While banks have always had a method of checking your creditworthiness, the concept of credit scores is relatively new to India. Currently, four credit bureaus operate in India, offering data to lenders as well as consumers. You may not think it necessary, but it makes much sense to find out your credit score before asking for a loan or showing interest in credit cards.
All four credit bureaus in India – CIBIL, Experian, Equifax and Highmark – let you purchase the report. At CIBIL, the cost of the CIR is Rs154, while at Equifax it costs Rs138. We recommend buying the report before taking on more debt for two reasons – to check if they’ve got all your details right and to find out what you’re doing wrong. Don’t simply assume that if you’ve never defaulted on your home loan and paid all your credit card bills on time you’ll have a perfect score. Here are five things you had no idea affected your credit score.

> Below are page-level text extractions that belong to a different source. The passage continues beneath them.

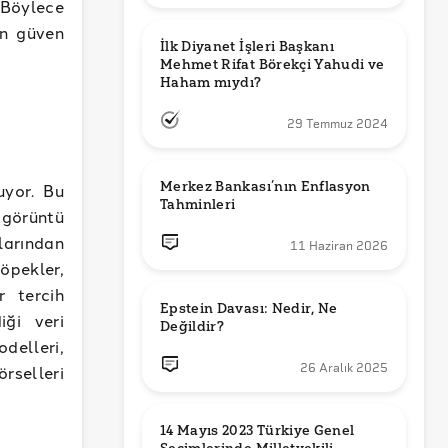
Böylece
an güven
İlk Diyanet İşleri Başkanı 
Mehmet Rifat Börekçi Yahudi ve 
Haham mıydı?
29 Temmuz 2024
Merkez Bankası’nın Enflasyon 
uyor. Bu
Tahminleri
 görüntü
larından
11 Haziran 2026
öpekler,
r tercih
Epstein Davası: Nedir, Ne 
iği veri
Değildir?
delleri,
26 Aralık 2025
rselleri
14 Mayıs 2023 Türkiye Genel 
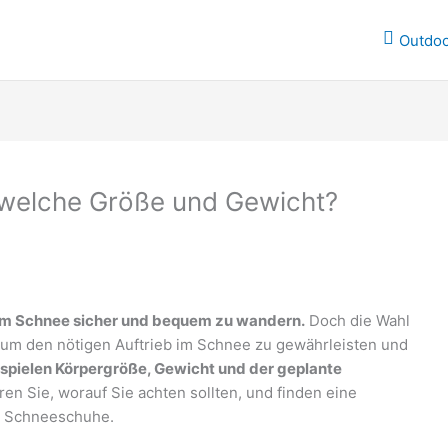
Outdo
welche Größe und Gewicht?
em Schnee sicher und bequem zu wandern.
Doch die Wahl
 um den nötigen Auftrieb im Schnee zu gewährleisten und
spielen Körpergröße, Gewicht und der geplante
ren Sie, worauf Sie achten sollten, und finden eine
n Schneeschuhe.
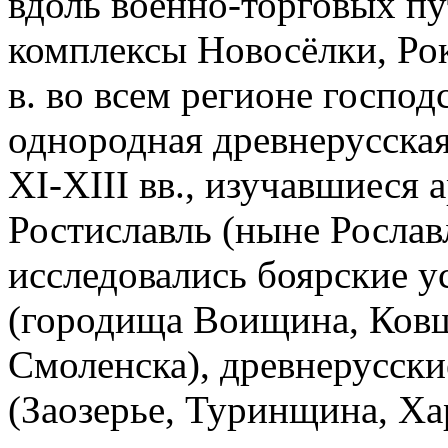
вдоль военно-торговых пу
комплексы Новосёлки, Рок
в. во всем регионе господ
однородная древнерусская
XI-XIII вв., изучавшиеся 
Ростиславль (ныне Рослав
исследовались боярские 
(городища Воищина, Ковш
Смоленска), древнерусск
(Заозерье, Туринщина, Хар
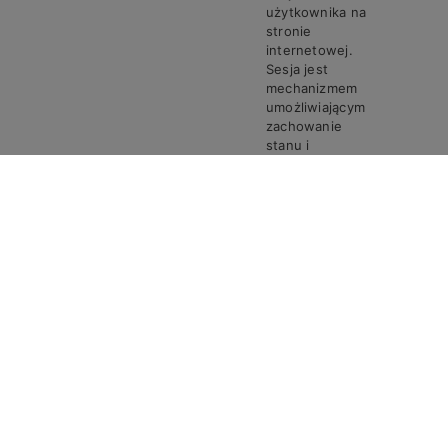
użytkownika na
stronie
internetowej.
Sesja jest
mechanizmem
umożliwiającym
zachowanie
stanu i
informacji o
użytkowniku
pomiędzy
poszczególnymi
żądaniami w
trakcie jednej
PHPSESSID
Steven
Sesja
sesji połączenia.
Ciasto
PHPSESSID
przechowuje
unikalny
identyfikator
sesji, który jest
wymagany do
przetwarzania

Being a guarantor If you’re a guarantor of a loan, you’ve agreed to repay the loan in case the principal borrower doesn’t. This information will also be found in your credit report under “guarantor”. While there will be no impact if the loan is repaid as agreed, your score will drop (perhaps without you realising) in case of delayed payments by the friend or relative you’ve stood guarantor for.
Asking for credit Ever heard that banks only lend to people who already have money? Well, that’s partially true. So, if you appear hungry for credit, by, for example, applying for multiple personal loans just to bargain for the best rate, your creditworthiness will gradually diminish. Consequently, lending institutions will view your application with caution.
Using up your credit If just asking for credit is bad, you can see how using it up is bad, too. Your credit score isn’t just your track record of repayment, it’s how wisely you’ve utilised the credit given to you. You may disagree, but it’s the system. If your credit limit happens to be Rs1 lakh and you’re regularly using up over 90% of it, your credit score could be lowered for being too aggressive with your credit.
Mix of credit So long as your debt-to-income ratio isn’t skewed, a home loan is much less likely to dampen your credit score than a mix of unsecured credit lines. If your CIR shows that you have multiple credit cards and have also availed of personal loans, it may not bode well for your credit score.
New to credit If you’re new to credit, don’t expect a high score. You’ll have no score. In fact, because you’re untested, you could also be rejected by a credit card company, particularly if you don’t work in a well-known organisation. One way to build credit is to get a secured credit card to prove you’re worthy of credit. Furthermore, CIRs don’t reflect your life’s credit history. If you’re 40, you won’t see a 20-year credit record. No. Your CIR will take into account utilisation and repayment over the past two to three years.